**DESCRIPTION OF THE TASK**
Every line of the records below that holds the word "Клуб" should be copied out.

Start of DATA

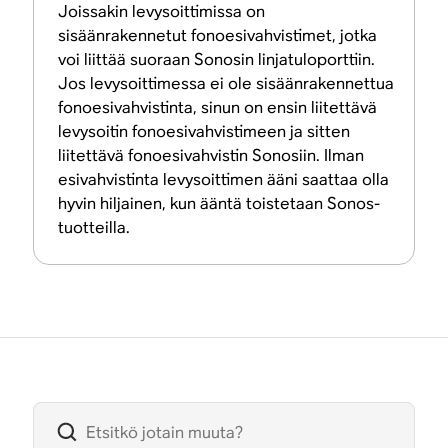
Joissakin levysoittimissa on
sisäänrakennetut fonoesivahvistimet, jotka
voi liittää suoraan Sonosin linjatuloporttiin.
Jos levysoittimessa ei ole sisäänrakennettua
fonoesivahvistinta, sinun on ensin liitettävä
levysoitin fonoesivahvistimeen ja sitten
liitettävä fonoesivahvistin Sonosiin. Ilman
esivahvistinta levysoittimen ääni saattaa olla
hyvin hiljainen, kun ääntä toistetaan Sonos-
tuotteilla.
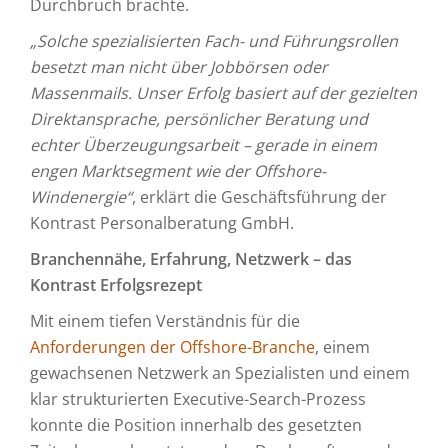
Durchbruch brachte.
„Solche spezialisierten Fach- und Führungsrollen
besetzt man nicht über Jobbörsen oder
Massenmails. Unser Erfolg basiert auf der gezielten
Direktansprache, persönlicher Beratung und
echter Überzeugungsarbeit – gerade in einem
engen Marktsegment wie der Offshore-
Windenergie“
, erklärt die Geschäftsführung der
Kontrast Personalberatung GmbH.
Branchennähe, Erfahrung, Netzwerk – das
Kontrast Erfolgsrezept
Mit einem tiefen Verständnis für die
Anforderungen der Offshore-Branche
, einem
gewachsenen Netzwerk an Spezialisten und einem
klar strukturierten Executive-Search-Prozess
konnte die Position innerhalb des gesetzten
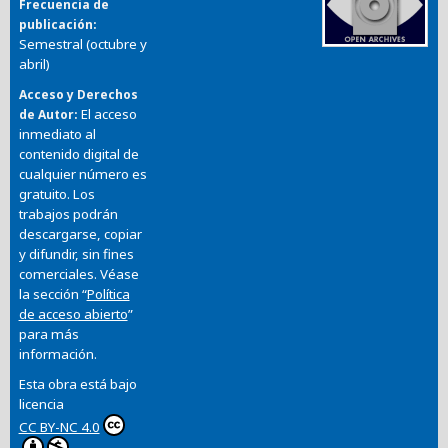
Frecuencia de
publicación
Semestral (octubre y
abril)
Acceso y Derechos
El acceso
de Autor
inmediato al
contenido digital de
cualquier número es
gratuito. Los
trabajos podrán
descargarse, copiar
y difundir, sin fines
comerciales. Véase
la sección “
Política
de acceso abierto
”
para más
información.
Esta obra está bajo
licencia
CC BY-NC 4.0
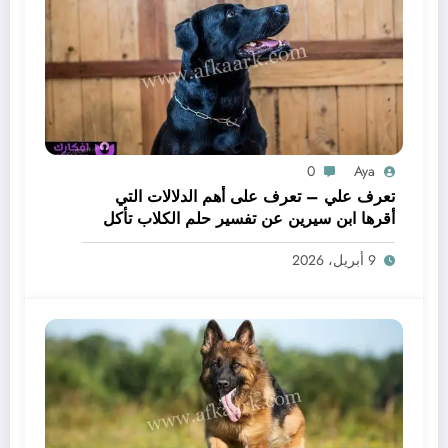
0
Aya
تعرف علي – تعرف على أهم الدلالات التي
أقرها ابن سيرين عن تفسير حلم الكلاب تأكل
لحم – بالتفصيل
9 أبريل، 2026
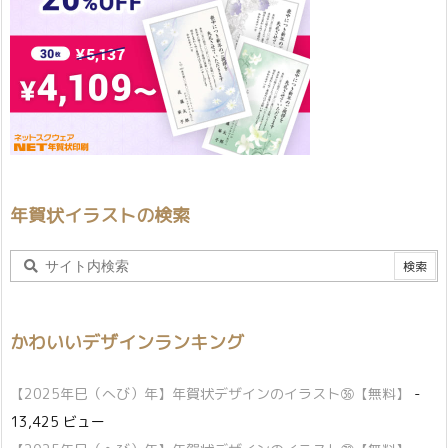
年賀状イラストの検索
かわいいデザインランキング
【2025年巳（へび）年】年賀状デザインのイラスト㊱【無料】
-
13,425 ビュー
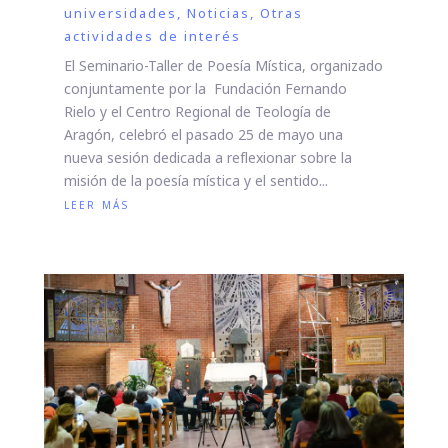
universidades
,
Noticias
,
Otras
actividades de interés
El Seminario-Taller de Poesía Mística, organizado
conjuntamente por la Fundación Fernando
Rielo y el Centro Regional de Teología de
Aragón, celebró el pasado 25 de mayo una
nueva sesión dedicada a reflexionar sobre la
misión de la poesía mística y el sentido...
leer más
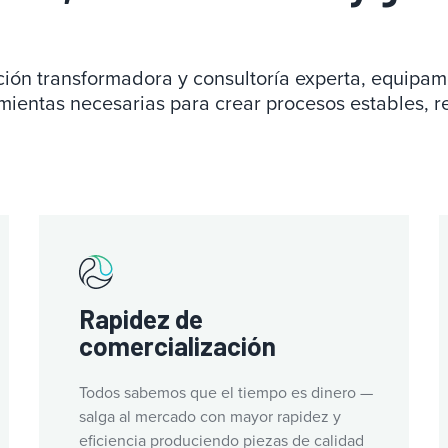
ación transformadora y consultoría experta, equipam
mientas necesarias para crear procesos estables, re
Rapidez de
comercialización
Todos sabemos que el tiempo es dinero —
salga al mercado con mayor rapidez y
eficiencia produciendo piezas de calidad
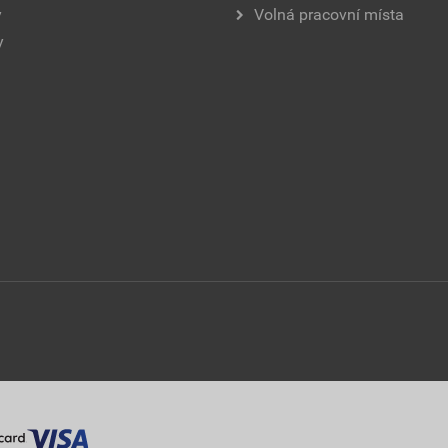
y
Volná pracovní místa
y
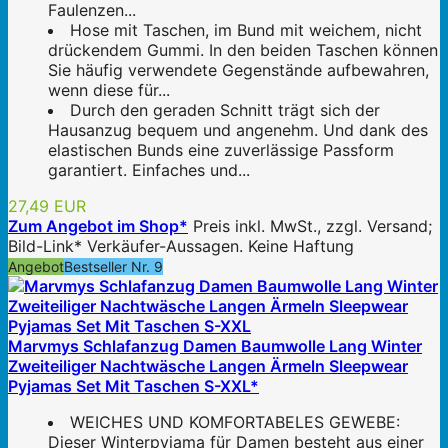
Faulenzen...
Hose mit Taschen, im Bund mit weichem, nicht
drückendem Gummi. In den beiden Taschen können
Sie häufig verwendete Gegenstände aufbewahren,
wenn diese für...
Durch den geraden Schnitt trägt sich der
Hausanzug bequem und angenehm. Und dank des
elastischen Bunds eine zuverlässige Passform
garantiert. Einfaches und...
27,49 EUR
Zum Angebot im Shop*
Preis inkl. MwSt., zzgl. Versand;
Bild-Link* Verkäufer-Aussagen. Keine Haftung
Angebot
Bestseller Nr. 9
Marvmys Schlafanzug Damen Baumwolle Lang Winter
Zweiteiliger Nachtwäsche Langen Ärmeln Sleepwear
Pyjamas Set Mit Taschen S-XXL*
WEICHES UND KOMFORTABELES GEWEBE:
Dieser Winterpyjama für Damen besteht aus einer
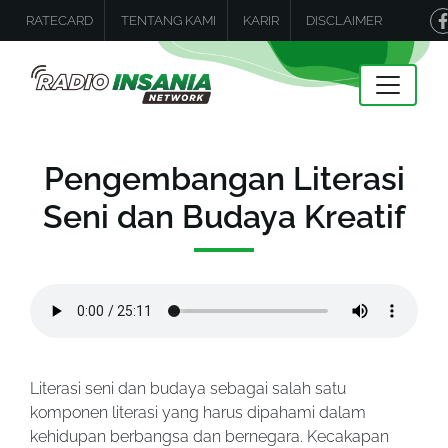
RATECARD
TENTANG KAMI
KARIR
DISCLAIMER
Pengembangan Literasi
Seni dan Budaya Kreatif
Literasi seni dan budaya sebagai salah satu
komponen literasi yang harus dipahami dalam
kehidupan berbangsa dan bernegara. Kecakapan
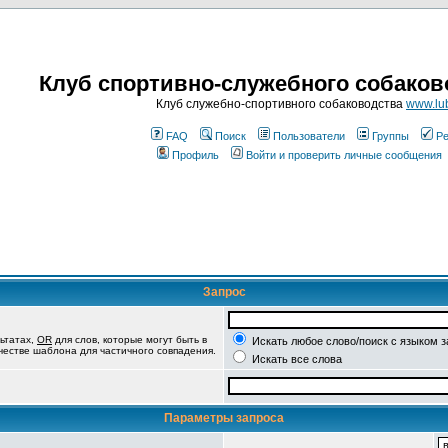
Клуб спортивно-служебного собаков
Клуб служебно-спортивного собаководства
www.lub
FAQ
Поиск
Пользователи
Группы
Ре
Профиль
Войти и проверить личные сообщения
Запрос
ьтатах,
OR
для слов, которые могут быть в
Искать любое слово/поиск с языком 
ачестве шаблона для частичного совпадения.
Искать все слова
Параметры запроса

End of DATA

**ANSWER TO THE EXERCISE**
Клуб спортивно-служебного собаков
Клуб служебно-спортивного собаководства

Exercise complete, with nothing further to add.